:: Exercise goal ::
In the records below, some lines hold the word "лица". Copy each of those lines.

:: Supplied records ::
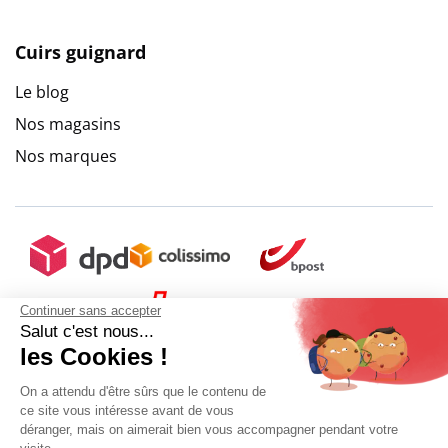
Cuirs guignard
Le blog
Nos magasins
Nos marques
Continuer sans accepter
Salut c'est nous...
les Cookies !
On a attendu d'être sûrs que le contenu de
ce site vous intéresse avant de vous
déranger, mais on aimerait bien vous accompagner pendant votre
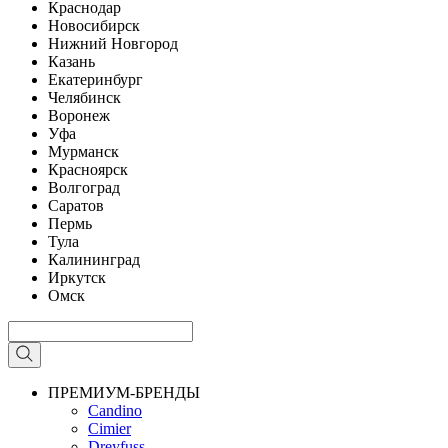
Краснодар
Новосибирск
Нижний Новгород
Казань
Екатеринбург
Челябинск
Воронеж
Уфа
Мурманск
Красноярск
Волгоград
Саратов
Пермь
Тула
Калининград
Иркутск
Омск
ПРЕМИУМ-БРЕНДЫ
Candino
Cimier
Dreyfuss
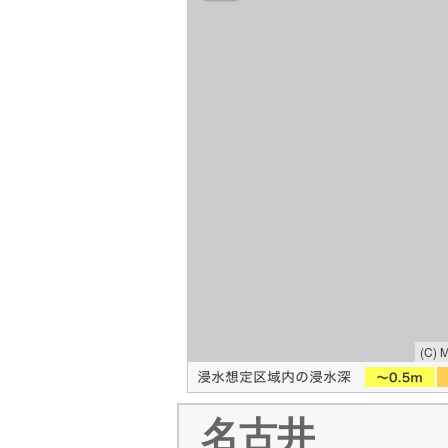
(C) 
名古井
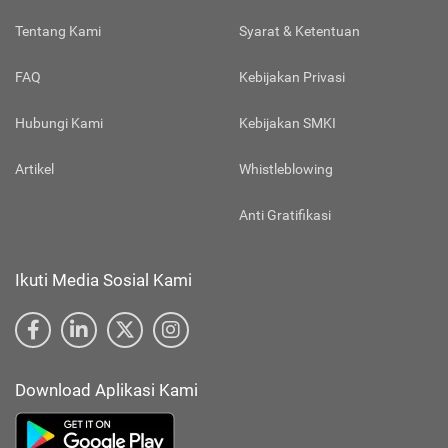
Tentang Kami
Syarat & Ketentuan
FAQ
Kebijakan Privasi
Hubungi Kami
Kebijakan SMKI
Artikel
Whistleblowing
Anti Gratifikasi
Ikuti Media Sosial Kami
Download Aplikasi Kami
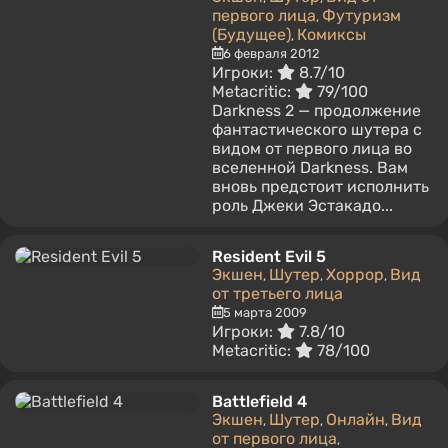
первого лица
Футуризм
,
(Будущее)
Комиксы
,
6 февраля 2012
Игроки:
8.7/10
Metacritic:
79/100
Darkness 2 — продолжение
фантастического шутера с
видом от первого лица во
вселенной Darkness. Вам
вновь предстоит исполнить
роль Джеки Эстакадо...
Resident Evil 5
Экшен
Шутер
Хоррор
Вид
,
,
,
от третьего лица
5 марта 2009
Игроки:
7.8/10
Metacritic:
78/100
Battlefield 4
Экшен
Шутер
Онлайн
Вид
,
,
,
от первого лица
,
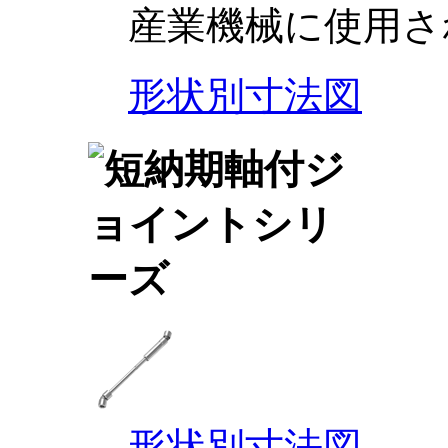
産業機械に使用さ
形状別寸法図
形状別寸法図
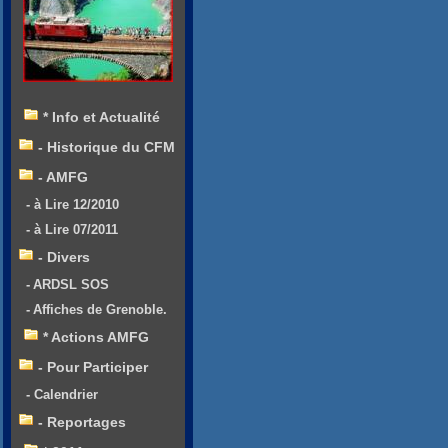
* Info et Actualité
- Historique du CFM
- AMFG
- à Lire 12/2010
- à Lire 07/2011
- Divers
- ARDSL SOS
- Affiches de Grenoble.
* Actions AMFG
- Pour Participer
- Calendrier
- Reportages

:: Answer to the exercise ::
первого лица
видом от первого лица во
от третьего лица
от первого лица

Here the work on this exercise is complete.